## [Task to complete]
Copy out all the lines in the records that include the word "PASSWORD".

## [Source records]
■ ■ ■

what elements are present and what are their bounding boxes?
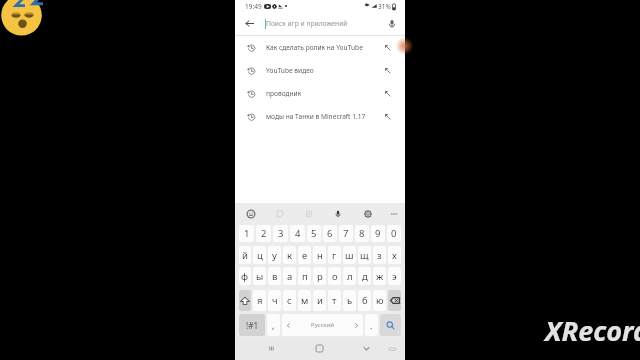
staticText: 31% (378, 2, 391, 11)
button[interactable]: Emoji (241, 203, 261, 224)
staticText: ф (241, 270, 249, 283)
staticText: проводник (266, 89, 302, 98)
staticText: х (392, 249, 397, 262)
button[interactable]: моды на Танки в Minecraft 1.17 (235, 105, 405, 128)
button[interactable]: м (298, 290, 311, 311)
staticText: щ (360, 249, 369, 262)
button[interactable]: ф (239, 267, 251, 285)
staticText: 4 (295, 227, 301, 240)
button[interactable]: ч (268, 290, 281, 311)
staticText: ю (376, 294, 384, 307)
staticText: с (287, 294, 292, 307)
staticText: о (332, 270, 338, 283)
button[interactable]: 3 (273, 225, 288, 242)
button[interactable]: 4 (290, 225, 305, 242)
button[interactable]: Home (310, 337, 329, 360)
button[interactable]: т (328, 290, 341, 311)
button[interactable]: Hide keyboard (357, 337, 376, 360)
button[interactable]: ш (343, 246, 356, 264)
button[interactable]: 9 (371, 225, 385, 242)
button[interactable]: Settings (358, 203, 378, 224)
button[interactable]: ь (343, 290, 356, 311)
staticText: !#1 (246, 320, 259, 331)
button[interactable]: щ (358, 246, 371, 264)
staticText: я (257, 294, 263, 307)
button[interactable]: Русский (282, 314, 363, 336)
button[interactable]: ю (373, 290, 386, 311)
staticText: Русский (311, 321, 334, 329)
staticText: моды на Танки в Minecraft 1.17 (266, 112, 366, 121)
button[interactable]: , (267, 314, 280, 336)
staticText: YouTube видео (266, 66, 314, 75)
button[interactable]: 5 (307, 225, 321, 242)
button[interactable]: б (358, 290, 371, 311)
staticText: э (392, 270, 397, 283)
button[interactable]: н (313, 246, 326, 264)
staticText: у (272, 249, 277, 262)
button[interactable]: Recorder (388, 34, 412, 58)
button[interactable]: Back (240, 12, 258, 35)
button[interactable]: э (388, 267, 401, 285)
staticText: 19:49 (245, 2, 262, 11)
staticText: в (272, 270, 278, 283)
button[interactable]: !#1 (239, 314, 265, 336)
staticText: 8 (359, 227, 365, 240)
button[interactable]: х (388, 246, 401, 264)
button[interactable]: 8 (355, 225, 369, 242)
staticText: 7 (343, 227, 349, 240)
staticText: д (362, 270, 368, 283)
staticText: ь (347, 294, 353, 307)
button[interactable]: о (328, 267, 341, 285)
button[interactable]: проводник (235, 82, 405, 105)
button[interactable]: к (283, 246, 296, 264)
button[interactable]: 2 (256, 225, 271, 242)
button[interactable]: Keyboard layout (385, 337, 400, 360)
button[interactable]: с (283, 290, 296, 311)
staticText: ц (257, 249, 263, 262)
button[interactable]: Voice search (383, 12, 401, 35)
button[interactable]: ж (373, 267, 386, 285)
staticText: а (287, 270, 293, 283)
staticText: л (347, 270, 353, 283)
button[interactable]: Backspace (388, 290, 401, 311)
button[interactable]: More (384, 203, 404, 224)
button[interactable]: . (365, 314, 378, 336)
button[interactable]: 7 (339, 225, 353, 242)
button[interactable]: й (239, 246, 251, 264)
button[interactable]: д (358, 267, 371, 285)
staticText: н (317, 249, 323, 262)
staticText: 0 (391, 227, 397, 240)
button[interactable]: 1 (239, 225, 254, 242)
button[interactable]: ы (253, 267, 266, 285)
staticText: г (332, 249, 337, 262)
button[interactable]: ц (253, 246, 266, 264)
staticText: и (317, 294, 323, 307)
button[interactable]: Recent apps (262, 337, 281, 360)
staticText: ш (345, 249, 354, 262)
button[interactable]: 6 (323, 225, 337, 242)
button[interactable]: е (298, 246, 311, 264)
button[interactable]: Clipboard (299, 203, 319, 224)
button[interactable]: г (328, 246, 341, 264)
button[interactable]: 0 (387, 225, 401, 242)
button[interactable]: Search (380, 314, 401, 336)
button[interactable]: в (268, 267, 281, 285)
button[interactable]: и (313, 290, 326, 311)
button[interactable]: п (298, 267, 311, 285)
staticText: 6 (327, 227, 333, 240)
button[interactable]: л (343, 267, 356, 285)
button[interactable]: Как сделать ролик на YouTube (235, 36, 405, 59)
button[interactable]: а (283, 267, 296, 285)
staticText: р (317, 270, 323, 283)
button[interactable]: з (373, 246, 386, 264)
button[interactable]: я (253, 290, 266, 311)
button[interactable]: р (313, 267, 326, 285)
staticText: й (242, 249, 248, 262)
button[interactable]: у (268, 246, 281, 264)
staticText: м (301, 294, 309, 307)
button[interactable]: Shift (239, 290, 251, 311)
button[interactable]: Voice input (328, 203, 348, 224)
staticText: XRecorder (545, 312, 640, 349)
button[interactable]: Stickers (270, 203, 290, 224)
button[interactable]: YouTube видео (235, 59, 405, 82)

■ ■ ■

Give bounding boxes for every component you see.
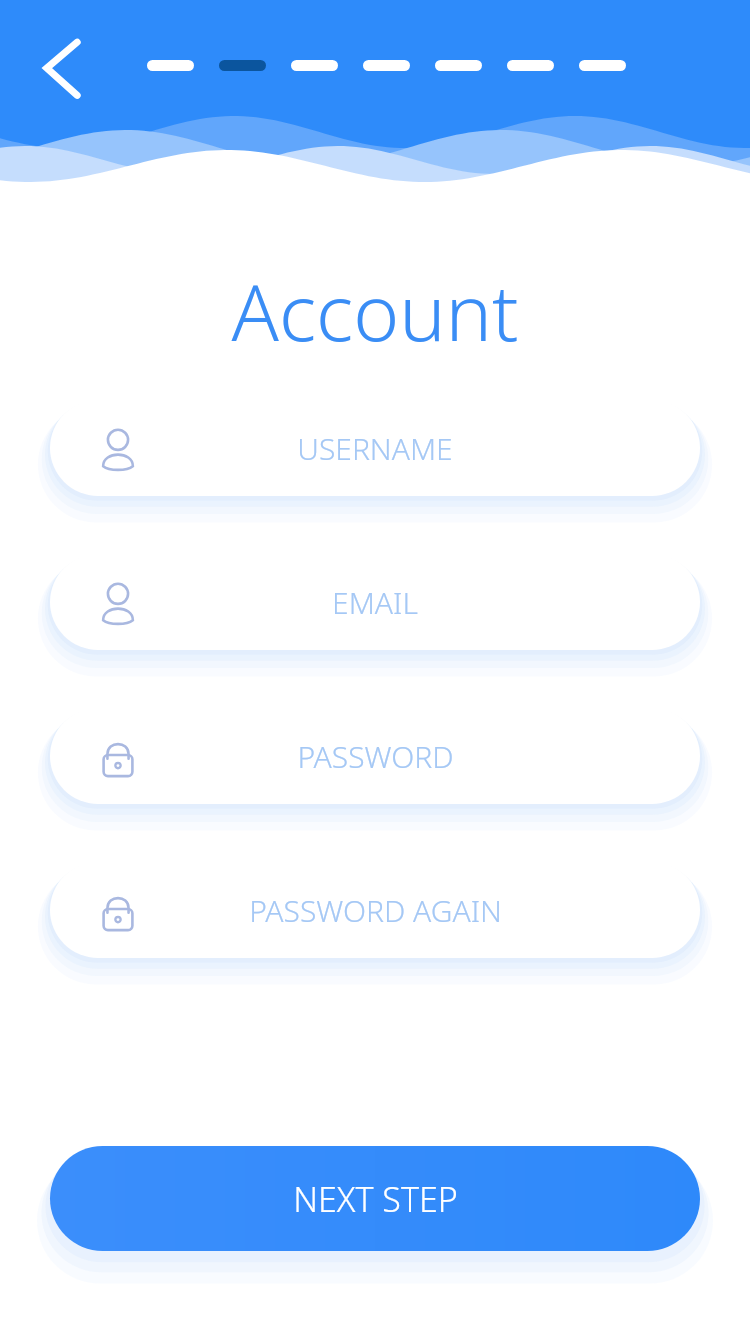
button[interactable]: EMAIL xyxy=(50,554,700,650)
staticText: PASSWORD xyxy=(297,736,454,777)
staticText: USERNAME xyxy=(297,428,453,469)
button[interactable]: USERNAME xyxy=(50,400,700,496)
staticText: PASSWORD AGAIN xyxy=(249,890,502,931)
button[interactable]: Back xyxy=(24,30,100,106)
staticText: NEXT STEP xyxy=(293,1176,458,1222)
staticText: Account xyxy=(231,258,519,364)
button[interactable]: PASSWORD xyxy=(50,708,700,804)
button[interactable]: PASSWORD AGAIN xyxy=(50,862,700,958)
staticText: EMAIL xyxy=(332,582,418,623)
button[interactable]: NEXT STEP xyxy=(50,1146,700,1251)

■ ■ ■

## [Exercise answer]
staticText: PASSWORD xyxy=(297,736,454,777)
staticText: PASSWORD AGAIN xyxy=(249,890,502,931)
button[interactable]: PASSWORD xyxy=(50,708,700,804)
button[interactable]: PASSWORD AGAIN xyxy=(50,862,700,958)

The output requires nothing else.